今日も今日とて東京は雨、というかゲリラ豪雨ですね。昨日に引き続き、晴れたかと思うと俄かに掻き曇り、視界が白くなるほどの豪雨がやってくるのの繰り返し。特に用がなければ外出はしたくないお天気です。なにしろ雨の降り方の激しいことと言ったら、地面からの跳ね返りで膝まで濡れるくらいでして。そして残念ながらお盆休みは今日が最終日。結局今年も、雨に祟られて終わってしまうのですね。

とはいえ、今年のお盆は多少なり成果のあるお休みになりました。台風9、10号による悪天候で家に閉じ込められた結果、整理整頓やら掃除やらが捗ること。始終働いているので「休み」の定義に疑問を感じることを除けば、なかなか有意義な時間を過ごせました。なによりはっきり成果と主張できるのは、ベースの修理が完了したことでしょうか。というわけで、今回はそのお話を。

残っていた作業はペグの取り付けと、各種調整のみ。ペグの取り付けについては、防錆油に漬け込んでいた(笑)ペグをメモの通りの順番で戻していくだけですので、特にこれといって問題もなく完了。ついで、調整用に買っていたサウンドハウスさんの安い弦(PLAYTECH)を張りました。

2019-08-15
2019-08-15 posted by (C)circias

プレテクの弦は値段なりの音ではありますけれど、長期保存や整備調整、普段の基礎練習程度の用途であれば充分に使えます。なにしろ普通の弦が¥1500くらいするのに対して¥520ですからね。とても助かってます。なお、ゲージは45-105を使用してみました。で、ここで嬉しい誤算が。なんと、弦を張ってもネックがほとんどたわみません。

なんか凄いですねこのネック。ぶっとくてゴツいのは伊達ではないということでしょうか。こういうの、好きですねぇ。質実剛健、いいじゃないですか。トラスロッド頼りのペラペラネックは好きじゃないので、頑丈なのは嬉しい限りです。それにしても、いちいち私の好みに刺さるのは、プレベだからなのか、この楽器だからなのか。
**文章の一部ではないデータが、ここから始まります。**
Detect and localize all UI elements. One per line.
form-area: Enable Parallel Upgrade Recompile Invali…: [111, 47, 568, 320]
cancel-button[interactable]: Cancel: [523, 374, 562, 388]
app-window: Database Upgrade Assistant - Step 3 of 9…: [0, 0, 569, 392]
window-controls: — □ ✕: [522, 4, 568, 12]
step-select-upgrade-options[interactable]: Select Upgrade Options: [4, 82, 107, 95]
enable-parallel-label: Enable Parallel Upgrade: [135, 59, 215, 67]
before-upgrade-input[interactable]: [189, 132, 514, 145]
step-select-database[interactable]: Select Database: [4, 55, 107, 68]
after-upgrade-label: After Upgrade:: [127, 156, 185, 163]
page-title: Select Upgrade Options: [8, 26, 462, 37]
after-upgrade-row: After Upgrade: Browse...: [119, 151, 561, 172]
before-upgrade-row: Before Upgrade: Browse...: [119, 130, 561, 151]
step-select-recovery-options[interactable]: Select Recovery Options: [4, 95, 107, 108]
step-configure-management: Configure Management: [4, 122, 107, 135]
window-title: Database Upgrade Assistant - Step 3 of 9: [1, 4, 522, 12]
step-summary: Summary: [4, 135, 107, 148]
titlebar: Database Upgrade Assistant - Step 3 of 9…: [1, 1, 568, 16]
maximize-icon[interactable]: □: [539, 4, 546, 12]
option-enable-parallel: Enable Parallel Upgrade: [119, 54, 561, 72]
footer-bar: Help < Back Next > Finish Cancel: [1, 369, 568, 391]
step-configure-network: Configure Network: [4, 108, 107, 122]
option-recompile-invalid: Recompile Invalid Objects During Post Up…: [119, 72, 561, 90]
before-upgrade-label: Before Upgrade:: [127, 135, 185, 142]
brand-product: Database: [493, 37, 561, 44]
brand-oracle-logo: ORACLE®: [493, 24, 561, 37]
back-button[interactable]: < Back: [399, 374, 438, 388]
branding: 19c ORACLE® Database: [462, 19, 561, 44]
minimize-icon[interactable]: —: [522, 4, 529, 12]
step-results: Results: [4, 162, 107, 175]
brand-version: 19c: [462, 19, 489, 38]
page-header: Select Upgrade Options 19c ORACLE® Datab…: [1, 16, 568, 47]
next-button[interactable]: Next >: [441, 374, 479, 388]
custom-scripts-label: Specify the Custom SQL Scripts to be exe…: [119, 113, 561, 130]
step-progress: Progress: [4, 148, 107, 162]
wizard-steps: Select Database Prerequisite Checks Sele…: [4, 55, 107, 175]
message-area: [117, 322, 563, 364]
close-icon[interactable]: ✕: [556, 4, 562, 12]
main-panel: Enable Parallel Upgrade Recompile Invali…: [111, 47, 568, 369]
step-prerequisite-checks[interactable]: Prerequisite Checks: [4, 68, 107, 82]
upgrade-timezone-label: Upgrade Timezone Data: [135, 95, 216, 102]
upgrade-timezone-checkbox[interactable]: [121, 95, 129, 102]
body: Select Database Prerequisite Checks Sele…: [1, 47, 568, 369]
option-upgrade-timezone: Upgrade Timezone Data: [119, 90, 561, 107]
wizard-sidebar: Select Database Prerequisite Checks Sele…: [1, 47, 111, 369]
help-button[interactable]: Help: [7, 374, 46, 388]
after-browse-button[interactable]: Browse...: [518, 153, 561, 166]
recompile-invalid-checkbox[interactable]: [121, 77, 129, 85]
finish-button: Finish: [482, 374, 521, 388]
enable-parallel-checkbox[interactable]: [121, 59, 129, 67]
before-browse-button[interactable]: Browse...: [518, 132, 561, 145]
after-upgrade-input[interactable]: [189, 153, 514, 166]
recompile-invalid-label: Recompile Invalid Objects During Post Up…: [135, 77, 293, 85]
ネック調整を省略できたので、お次はサドル調整です。サドル調整というと弦高調整のことと勘違いしている人もいるようですが、それではなく。サドルの高さを指板のRに合わせて調整する作業のことです。レスポール系やフロイドローズ系のブリッジでは不要というかできないので、知ってる人が少ないのかもしれません。

サドル調整には、Rゲージという工具を使用します。次の写真の工具がそれ。ギターやベースの代表的な指板のRがテンプレートで揃っていますので、FENDERやGIBSONおよびそのコピー系の楽器であれば、だいたいこれで対応できるはずです。

2019-08-15
2019-08-15 posted by (C)circias

どうしてこんなマニアックな工具があるのかと言いますと、一頃サドルやナットの自作にはまっていたことがありまして・・・まぁ普通は持ってませんよね、こんな工具。でもその場合、以下の手順で専用のRゲージを自作できます。
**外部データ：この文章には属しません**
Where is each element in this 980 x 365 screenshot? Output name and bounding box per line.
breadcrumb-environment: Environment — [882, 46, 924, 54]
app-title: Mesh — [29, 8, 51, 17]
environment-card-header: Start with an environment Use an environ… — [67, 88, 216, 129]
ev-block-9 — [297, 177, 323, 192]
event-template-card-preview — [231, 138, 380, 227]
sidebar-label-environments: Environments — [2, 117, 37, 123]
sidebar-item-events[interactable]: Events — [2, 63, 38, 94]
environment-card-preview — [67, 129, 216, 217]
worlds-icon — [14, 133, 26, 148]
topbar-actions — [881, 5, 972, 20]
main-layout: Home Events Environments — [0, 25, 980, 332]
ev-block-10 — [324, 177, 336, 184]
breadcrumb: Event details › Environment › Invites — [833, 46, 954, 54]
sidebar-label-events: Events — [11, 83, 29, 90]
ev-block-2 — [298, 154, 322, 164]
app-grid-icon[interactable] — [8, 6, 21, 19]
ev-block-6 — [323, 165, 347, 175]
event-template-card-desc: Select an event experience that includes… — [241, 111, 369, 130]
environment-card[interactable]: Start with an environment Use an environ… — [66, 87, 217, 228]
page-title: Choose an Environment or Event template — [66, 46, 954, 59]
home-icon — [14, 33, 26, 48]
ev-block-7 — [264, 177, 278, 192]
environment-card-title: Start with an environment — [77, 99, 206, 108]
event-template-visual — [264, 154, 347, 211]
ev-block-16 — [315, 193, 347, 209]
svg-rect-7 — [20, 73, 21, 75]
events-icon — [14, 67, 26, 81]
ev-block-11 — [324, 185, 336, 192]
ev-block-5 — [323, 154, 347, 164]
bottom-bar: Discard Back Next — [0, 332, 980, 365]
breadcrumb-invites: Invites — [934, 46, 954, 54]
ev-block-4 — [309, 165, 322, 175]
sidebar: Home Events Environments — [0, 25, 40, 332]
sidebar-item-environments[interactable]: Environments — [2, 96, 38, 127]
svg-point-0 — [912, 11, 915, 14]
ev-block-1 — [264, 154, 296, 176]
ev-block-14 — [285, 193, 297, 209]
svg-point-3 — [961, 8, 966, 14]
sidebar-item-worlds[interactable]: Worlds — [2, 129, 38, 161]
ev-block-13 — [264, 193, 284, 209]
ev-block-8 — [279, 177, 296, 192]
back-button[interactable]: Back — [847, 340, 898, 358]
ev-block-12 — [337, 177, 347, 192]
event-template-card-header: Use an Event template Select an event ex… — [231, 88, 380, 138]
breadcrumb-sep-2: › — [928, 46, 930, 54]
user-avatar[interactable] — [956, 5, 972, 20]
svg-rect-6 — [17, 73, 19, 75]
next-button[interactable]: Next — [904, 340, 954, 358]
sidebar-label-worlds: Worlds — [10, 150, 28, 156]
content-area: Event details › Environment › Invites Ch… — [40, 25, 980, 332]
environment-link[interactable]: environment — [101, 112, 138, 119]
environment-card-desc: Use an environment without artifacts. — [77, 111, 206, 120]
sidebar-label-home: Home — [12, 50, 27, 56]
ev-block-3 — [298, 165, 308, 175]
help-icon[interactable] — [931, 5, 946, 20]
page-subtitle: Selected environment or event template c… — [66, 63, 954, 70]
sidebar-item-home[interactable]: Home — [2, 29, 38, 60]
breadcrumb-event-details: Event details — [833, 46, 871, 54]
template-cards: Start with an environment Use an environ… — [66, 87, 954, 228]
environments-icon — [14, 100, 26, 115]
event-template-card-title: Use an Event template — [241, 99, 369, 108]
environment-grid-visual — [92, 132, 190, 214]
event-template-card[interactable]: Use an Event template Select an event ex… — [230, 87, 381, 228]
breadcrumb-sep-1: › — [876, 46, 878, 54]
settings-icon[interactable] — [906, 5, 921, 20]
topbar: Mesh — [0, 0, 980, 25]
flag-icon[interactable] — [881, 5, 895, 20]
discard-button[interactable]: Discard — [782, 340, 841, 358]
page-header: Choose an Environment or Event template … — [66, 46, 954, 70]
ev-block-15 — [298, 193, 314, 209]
1)指板のブリッジ側の端と同じ幅の厚紙を3枚以上用意
2)厚紙を木工ボンドではり合わせる
3)ボンドが生のうちに、厚紙を指板のブリッジ端に乗せる
4)幅広のリボン等で厚紙を指板にきつく押し当てて縛る
5)ボンドが乾くまで放置

既製品のRゲージを使う場合は、だいたい見当をつけて見繕ったゲージを指板に当てて、どのRを使うべきなのかを確認しなければなりません。次の写真のようにぴったりとハマればOK。どうやらこのベースは300Rのようですね。

2019-08-15
2019-08-15 posted by (C)circias

Rを確認したらまず4弦の弦高を調整し、そこを基準にサドルを下げていきます。サドルの高さ調整が終わったら、今度はオクターブ調整。音を低くするにはサドルをブリッジ側に、高くするにはネック側に。一通りの調整が終わると、ブリッジの状態は次の写真のようになりました。

2019-08-15
2019-08-15 posted by (C)circias

パーツに残っている傷跡とは全然違う位置と高さになりましたね。弦によってオクターブ調整の結果は異なるのですが、こうまでも変わることはないでしょう。要するに、前オーナーはサドル調整はもちろんオクターブ調整すらせずに、適当に使っていたということになります。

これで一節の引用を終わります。